DATA PROVIDED —

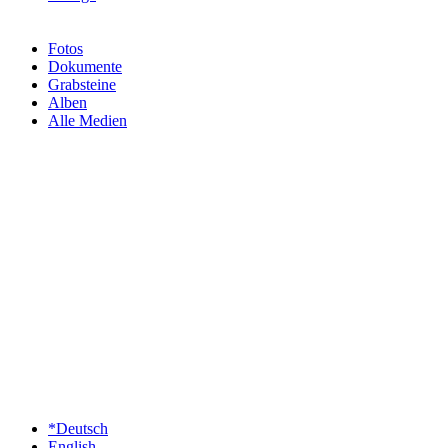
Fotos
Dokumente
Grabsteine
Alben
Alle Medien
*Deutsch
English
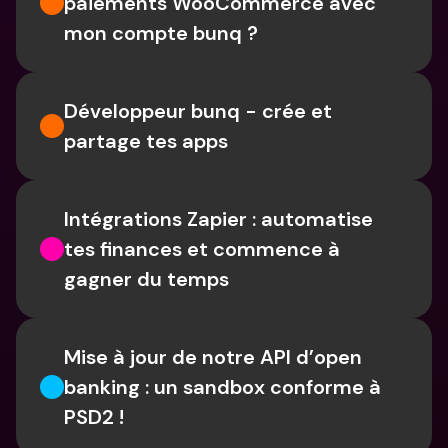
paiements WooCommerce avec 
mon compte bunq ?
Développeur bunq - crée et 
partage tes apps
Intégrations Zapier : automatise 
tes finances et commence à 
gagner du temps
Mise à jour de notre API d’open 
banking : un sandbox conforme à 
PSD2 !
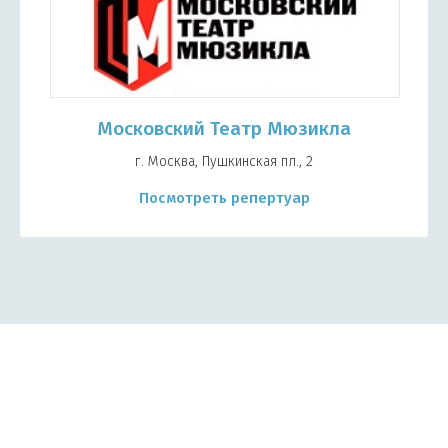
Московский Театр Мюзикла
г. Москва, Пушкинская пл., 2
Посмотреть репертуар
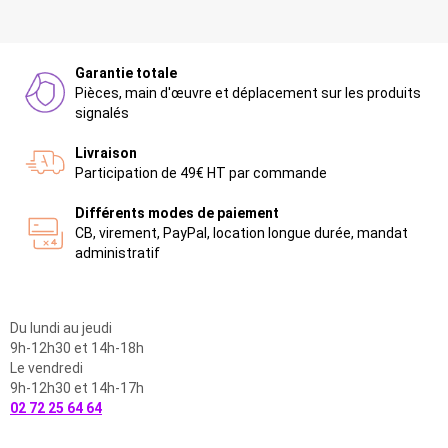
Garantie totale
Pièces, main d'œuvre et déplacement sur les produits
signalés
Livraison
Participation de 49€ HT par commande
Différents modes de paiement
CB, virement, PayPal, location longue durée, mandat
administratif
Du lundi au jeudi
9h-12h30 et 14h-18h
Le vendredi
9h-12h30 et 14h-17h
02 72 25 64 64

...

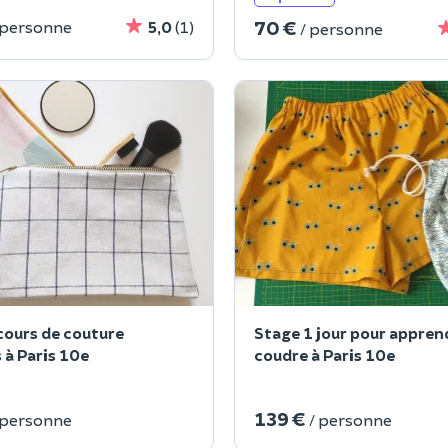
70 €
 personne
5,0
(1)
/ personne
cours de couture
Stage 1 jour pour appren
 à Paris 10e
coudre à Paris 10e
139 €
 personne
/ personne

--

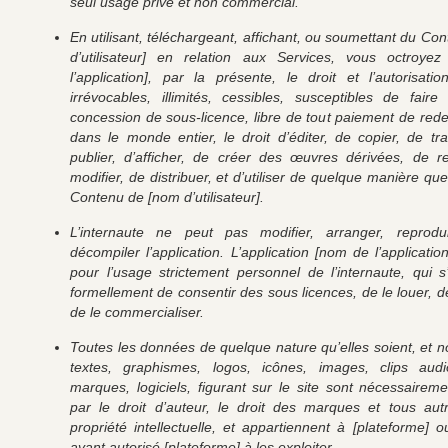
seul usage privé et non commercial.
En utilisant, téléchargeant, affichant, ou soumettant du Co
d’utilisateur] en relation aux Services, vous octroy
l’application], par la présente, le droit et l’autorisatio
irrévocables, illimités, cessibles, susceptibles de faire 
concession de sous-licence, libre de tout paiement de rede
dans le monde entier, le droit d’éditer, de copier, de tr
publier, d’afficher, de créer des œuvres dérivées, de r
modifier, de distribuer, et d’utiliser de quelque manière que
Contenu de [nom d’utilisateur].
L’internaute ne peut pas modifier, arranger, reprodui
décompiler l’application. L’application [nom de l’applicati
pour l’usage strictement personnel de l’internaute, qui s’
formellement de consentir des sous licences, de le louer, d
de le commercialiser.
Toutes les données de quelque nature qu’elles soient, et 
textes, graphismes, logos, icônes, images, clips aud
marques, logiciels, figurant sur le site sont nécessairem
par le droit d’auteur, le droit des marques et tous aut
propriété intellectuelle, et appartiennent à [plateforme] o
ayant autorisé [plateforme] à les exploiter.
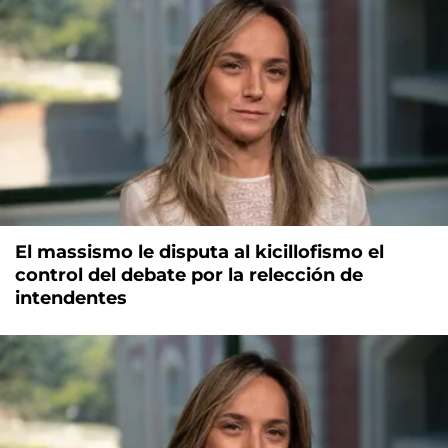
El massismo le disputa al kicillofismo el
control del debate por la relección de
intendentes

ACTION ITEM —
Starting at the line above that has "banking : un sandbox conforme à" and ending at the line that has "02 72 25 64 64", copy each line exactly, leaving the pictures out and adding nothing.

ANSWER —
banking : un sandbox conforme à 
PSD2 !
Московский Театр Мюзикла
г. Москва, Пушкинская пл., 2
Посмотреть репертуар
Garantie totale
Pièces, main d'œuvre et déplacement sur les produits
signalés
Livraison
Participation de 49€ HT par commande
Différents modes de paiement
CB, virement, PayPal, location longue durée, mandat
administratif
Du lundi au jeudi
9h-12h30 et 14h-18h
Le vendredi
9h-12h30 et 14h-17h
02 72 25 64 64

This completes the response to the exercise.